As former taoiseach Bertie Ahern continues doing the rounds of peace process anniversary events, one of his Government colleagues who participated in the difficult series of negotiations following the signing of the Belfast Agreement told the Seanad about a couple of their culinary adventures.
Bertie was in the Upper House on Tuesday to deliver an address on the 25th anniversary of the referendums held on both sides of the Border to ratify the agreement. He gave Senators a detailed inside account of what happened behind closed doors during the difficult days and months of negotiations.
Senator Michael McDowell, who was minister for justice at the time, said he had been privileged to see “the incredible work” done by Bertie and his British counterpart, Tony Blair in the aftermath of the talks breakthrough in April 1996.
‘I spent the next month digging meself out of that hole’
“Meeting after meeting: Weston Park, Leeds Castle, Hillsborough Castle, Downing Street – the amount of work that was put in to make the Good Friday Agreement a success was huge” he marvelled.
There were other things too, recalled McDowell.
“We both had to endure Jamie Oliver’s squid in ink for lunch one day in Downing Street and that was a bit of a trial, I think, for both of us.
“The second thing was a very interesting breakfast in Tony Blair’s room in the St Andrews centre in 2007.”

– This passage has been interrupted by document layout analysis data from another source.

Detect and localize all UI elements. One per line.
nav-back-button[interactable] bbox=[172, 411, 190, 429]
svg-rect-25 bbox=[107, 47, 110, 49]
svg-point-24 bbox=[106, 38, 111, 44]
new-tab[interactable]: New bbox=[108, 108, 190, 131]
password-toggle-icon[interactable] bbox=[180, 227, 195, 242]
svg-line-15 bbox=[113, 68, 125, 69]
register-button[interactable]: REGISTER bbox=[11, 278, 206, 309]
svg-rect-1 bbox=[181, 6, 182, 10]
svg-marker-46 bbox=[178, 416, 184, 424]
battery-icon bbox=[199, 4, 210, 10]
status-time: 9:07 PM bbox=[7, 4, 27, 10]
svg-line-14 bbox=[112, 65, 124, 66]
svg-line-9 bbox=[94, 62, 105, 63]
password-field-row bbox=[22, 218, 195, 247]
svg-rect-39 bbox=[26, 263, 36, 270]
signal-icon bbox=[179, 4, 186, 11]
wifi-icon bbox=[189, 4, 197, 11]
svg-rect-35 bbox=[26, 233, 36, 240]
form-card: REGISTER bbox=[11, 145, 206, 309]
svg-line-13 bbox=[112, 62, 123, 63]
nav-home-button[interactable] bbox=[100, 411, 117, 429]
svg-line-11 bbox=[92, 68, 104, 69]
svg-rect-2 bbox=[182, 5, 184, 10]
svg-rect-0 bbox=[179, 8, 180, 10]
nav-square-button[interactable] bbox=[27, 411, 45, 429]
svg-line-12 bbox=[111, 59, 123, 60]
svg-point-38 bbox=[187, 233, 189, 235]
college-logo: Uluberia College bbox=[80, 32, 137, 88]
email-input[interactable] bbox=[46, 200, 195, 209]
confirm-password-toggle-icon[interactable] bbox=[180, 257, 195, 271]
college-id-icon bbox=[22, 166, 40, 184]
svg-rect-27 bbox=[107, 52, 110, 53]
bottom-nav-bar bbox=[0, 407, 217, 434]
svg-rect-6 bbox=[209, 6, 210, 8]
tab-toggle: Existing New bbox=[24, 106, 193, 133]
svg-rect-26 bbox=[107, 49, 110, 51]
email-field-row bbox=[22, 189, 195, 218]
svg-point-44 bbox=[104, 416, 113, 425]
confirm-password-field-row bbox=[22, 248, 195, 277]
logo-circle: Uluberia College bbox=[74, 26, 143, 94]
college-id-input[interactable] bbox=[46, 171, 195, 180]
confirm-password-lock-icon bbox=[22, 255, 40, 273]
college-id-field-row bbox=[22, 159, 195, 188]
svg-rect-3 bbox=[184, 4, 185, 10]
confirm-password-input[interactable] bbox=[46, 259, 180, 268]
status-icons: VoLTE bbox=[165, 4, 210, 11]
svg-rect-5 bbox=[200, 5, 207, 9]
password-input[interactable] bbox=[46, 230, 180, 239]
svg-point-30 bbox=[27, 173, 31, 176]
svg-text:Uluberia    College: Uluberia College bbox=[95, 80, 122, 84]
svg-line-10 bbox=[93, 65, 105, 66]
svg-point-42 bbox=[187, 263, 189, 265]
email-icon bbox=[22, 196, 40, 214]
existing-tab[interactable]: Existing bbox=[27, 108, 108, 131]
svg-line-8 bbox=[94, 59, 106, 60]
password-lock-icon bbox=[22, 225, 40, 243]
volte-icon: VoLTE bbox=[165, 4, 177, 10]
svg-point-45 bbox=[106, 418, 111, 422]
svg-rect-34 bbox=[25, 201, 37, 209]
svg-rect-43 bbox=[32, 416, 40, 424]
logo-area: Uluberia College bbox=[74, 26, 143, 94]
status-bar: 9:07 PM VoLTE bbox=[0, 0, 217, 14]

He didn’t know why it was “very interesting”.
Bertie added that people occasionally say to him “all of these meetings seem to be very sweet and honey”, but that was not the case.
Some of them were “lengthy and very divisive”. He explained that it really depended on who you were dealing with at the time.

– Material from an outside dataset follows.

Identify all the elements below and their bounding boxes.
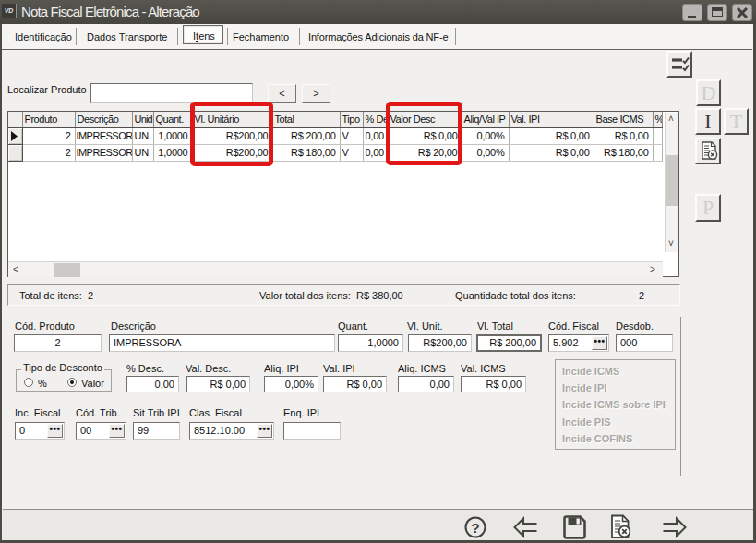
svg-text:?: ?: [471, 520, 479, 536]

He will “always remember that famous day” when they were having difficulty with secretary of state Peter Mandelson. Some of Bertie’s officials “were very upset with him” so he encouraged his top civil servant, “a straight-talking Kerryman” called Paddy Teahon, to get on the case.
“I said ‘listen, you need to tell this to Tony Blair so that he understands it. There’s no point in me just saying it because he’s tired listening to me, so you should say it.’
“I set up the call and we were in Malahide and Tony Blair was in No 10. So we were having a meeting discussing what we would do. Paddy Teahon gave it straight down the line to Tony Blair – what he thought of Mandelson. Then Tony Blair rang me an hour later to say, “By the way, Mandelson was listening to that call.
“I spent the next month digging meself out of that hole.”
The Boy Who Started Celtic
You wait a lifetime for a book about Brother Walfrid Kerins to come along and then a pair of them arrive at the same time.
In 1855, 15-year-old Andrew Kerins left his home in Sligo in search of a better life in Scotland. He joined the Marists, became Brother Walfrid and went on to found Glasgow Celtic FC.
He was also the great grand-uncle of Irish Times writer and author Alison Healy and is the inspiration for her latest children’s book: “The Boy Who Started Celtic”.
It was launched on Friday in Sligo’s Liber bookshop along with Walfrid, A Life of Faith, Community and Football, a weighty tome by Scottish academic and Celtic supporter Dr Michael Connolly. “A beautiful biography” according to former president, Mary McAleese.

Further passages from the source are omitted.